Bachelors in Mechanical Engineering (2015)
Master’s in Fluid & Thermal specialization (2017)
Smruti received his Bachelors in Mechanical Engineering in 2015. He proceeded to a Master’s degree in Fluid & Thermal specialization in Indian Institute of Technology Guwahati (IITG) graduating in 2017. During his Masters he worked on the analysis of turbulent wake flow past a triangular cylinder using an in-house RANS (standard k-epsilon method based) code over a hybrid unstructured framework and carried forward the development of a turbulent axisymmetric flow solver. He is now enrolled as a doctoral candidate in the Research School of Earth Sciences, ANU. Here, he will be using Numerical simulations (DNS, to be specific) as a tool to analyse the closed basin circulation (dynamically similar to North Atlantic Ocean) forced by both wind and buoyancy.

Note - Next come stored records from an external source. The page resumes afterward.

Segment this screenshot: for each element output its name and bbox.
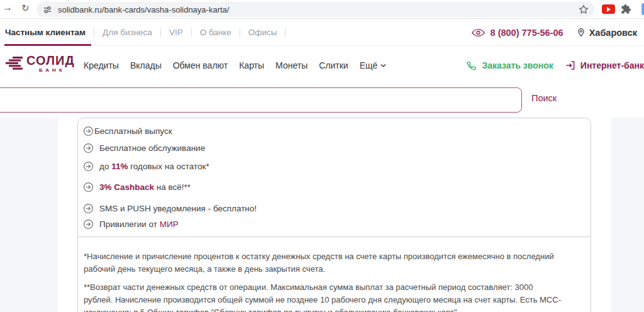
benefit-text: до 11% годовых на остаток*: [99, 162, 209, 171]
login-arrow-icon: [565, 60, 576, 71]
arrow-circle-icon: [83, 161, 94, 172]
benefit-text: SMS и PUSH уведомления - бесплатно!: [99, 204, 257, 213]
utility-nav: Частным клиентам Для бизнеса VIP О банке…: [0, 20, 644, 46]
site-header: СОЛИД БАНК Кредиты Вклады Обмен валют Ка…: [0, 46, 644, 85]
nav-currency-exchange[interactable]: Обмен валют: [173, 60, 228, 70]
search-button[interactable]: Поиск: [531, 93, 557, 103]
arrow-circle-icon: [83, 182, 94, 192]
arrow-circle-icon: [83, 219, 94, 230]
city-label: Хабаровск: [589, 28, 637, 38]
nav-more-label: Ещё: [360, 60, 378, 70]
logo-title: СОЛИД: [26, 54, 75, 67]
benefit-text: 3% Cashback на всё!**: [99, 182, 191, 192]
extensions-puzzle-icon[interactable]: [621, 4, 631, 17]
order-call-link[interactable]: Заказать звонок: [466, 60, 553, 71]
search-section: Поиск: [0, 85, 644, 118]
benefit-item-cashback: 3% Cashback на всё!**: [83, 182, 591, 192]
internet-bank-label: Интернет-банк: [580, 60, 644, 70]
order-call-label: Заказать звонок: [482, 60, 553, 70]
phone-handset-icon: [466, 60, 477, 71]
logo-subtitle: БАНК: [39, 67, 65, 73]
disclaimer-paragraph-2: **Возврат части денежных средств от опер…: [84, 281, 564, 312]
right-margin-strip: [611, 118, 644, 312]
youtube-extension-icon[interactable]: [602, 4, 615, 14]
tab-business[interactable]: Для бизнеса: [94, 20, 160, 45]
city-selector[interactable]: Хабаровск: [577, 27, 638, 38]
site-settings-icon[interactable]: [43, 5, 52, 14]
nav-cards[interactable]: Карты: [239, 60, 264, 70]
nav-credits[interactable]: Кредиты: [84, 60, 119, 70]
main-nav: Кредиты Вклады Обмен валют Карты Монеты …: [84, 46, 386, 85]
internet-bank-link[interactable]: Интернет-банк: [565, 60, 644, 71]
chevron-down-icon: [380, 64, 386, 67]
nav-bullion[interactable]: Слитки: [319, 60, 348, 70]
browser-toolbar: → ↻ solidbank.ru/bank-cards/vasha-solidn…: [0, 0, 644, 19]
tab-label: Частным клиентам: [5, 28, 86, 37]
nav-more[interactable]: Ещё: [360, 60, 387, 70]
mir-link[interactable]: МИР: [160, 220, 179, 229]
accessibility-eye-icon[interactable]: [472, 28, 485, 37]
bookmark-star-icon[interactable]: [579, 4, 589, 14]
nav-coins[interactable]: Монеты: [275, 60, 308, 70]
left-margin-strip: [0, 118, 58, 312]
arrow-circle-icon: [83, 143, 94, 153]
benefit-item-mir-privileges: Привилегии от МИР: [83, 219, 591, 230]
url-text[interactable]: solidbank.ru/bank-cards/vasha-solidnaya-…: [58, 5, 229, 14]
card-disclaimer-panel: *Начисление и причисление процентов к ос…: [77, 237, 591, 312]
arrow-circle-icon: [83, 203, 94, 214]
benefit-item-notifications: SMS и PUSH уведомления - бесплатно!: [83, 203, 591, 214]
tab-private-clients[interactable]: Частным клиентам: [4, 20, 94, 45]
tab-about-bank[interactable]: О банке: [192, 20, 240, 45]
forward-button[interactable]: →: [3, 2, 13, 13]
benefit-item-free-issue: Бесплатный выпуск: [83, 126, 591, 136]
tab-offices[interactable]: Офисы: [240, 20, 286, 45]
reload-button[interactable]: ↻: [21, 3, 30, 14]
search-input[interactable]: [0, 87, 522, 113]
card-benefits-panel: Бесплатный выпуск Бесплатное обслуживани…: [77, 118, 591, 237]
benefit-text: Привилегии от МИР: [99, 220, 179, 229]
profile-avatar[interactable]: [641, 3, 644, 15]
benefits-list: Бесплатный выпуск Бесплатное обслуживани…: [78, 118, 591, 230]
benefit-text: Бесплатное обслуживание: [99, 143, 205, 153]
benefit-item-free-service: Бесплатное обслуживание: [83, 143, 591, 153]
phone-number-link[interactable]: 8 (800) 775-56-06: [491, 28, 564, 38]
disclaimer-paragraph-1: *Начисление и причисление процентов к ос…: [84, 250, 564, 276]
page-content: Бесплатный выпуск Бесплатное обслуживани…: [0, 118, 644, 312]
bank-logo[interactable]: СОЛИД БАНК: [5, 54, 75, 73]
nav-deposits[interactable]: Вклады: [130, 60, 162, 70]
benefit-item-interest-on-balance: до 11% годовых на остаток*: [83, 161, 591, 172]
page: → ↻ solidbank.ru/bank-cards/vasha-solidn…: [0, 0, 644, 312]
tab-vip[interactable]: VIP: [161, 20, 191, 45]
logo-mark-icon: [5, 55, 24, 72]
url-bar[interactable]: solidbank.ru/bank-cards/vasha-solidnaya-…: [36, 2, 594, 17]
divider: [285, 28, 286, 37]
arrow-circle-icon: [83, 126, 94, 136]
benefit-text: Бесплатный выпуск: [94, 126, 172, 136]
location-pin-icon: [577, 27, 586, 38]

THESIS: Understanding the role of convection in geostrophic circulation
Ocean circulation plays a crucial role in the global climate through the uptake and transport of heat, carbon dioxide, and vital nutrients. It is also responsible for 30% of the poleward heat transport leading to a more uniformly temperate distribution. Ocean circulation involves motion at a vast range of length scales, from turbulent mixing of energy at millimetre scale, on to vertical convection at kilometre scale, to currents that travel 10,000km and large-scale gyre recirculation across ocean basins. Surface fluxes of buoyancy and momentum act as primary energy inputs to the circulation; however, the nature of the surface buoyancy contribution and the role of convection are still poorly understood. This raises the argument about the relative roles of buoyancy and wind-stress in driving the deep overturning. In the quest to fully understand the physics of the system one particular need is to improve the knowledge regarding the role of mechanisms that operate below the minimum scale resolved by the climate models. This project will use cutting-edge three-dimensional direct numerical simulations (DNS) to analyse a closed basin circulation forced by both wind and buoyancy, which will be dynamically similar to the North Atlantic circulation. We can now build on these insights for buoyancy-driven circulation and apply surface wind stress, to examine the relative roles of both the factors on gyre circulations. This imposes Ekman transport and vertical Ekman pumping on the convective circulation and introduces Rossby wave propagation and intensification of western boundary currents. This proposed work will provide many new insights, including new scaling results for boundary layer thickness and heat transport, and a large role of irreversible mixing of the density field. Thus, for the first time, the classic dynamics of a wind-driven ocean will be coupled to those of high-Rayleigh-number turbulent convective circulation.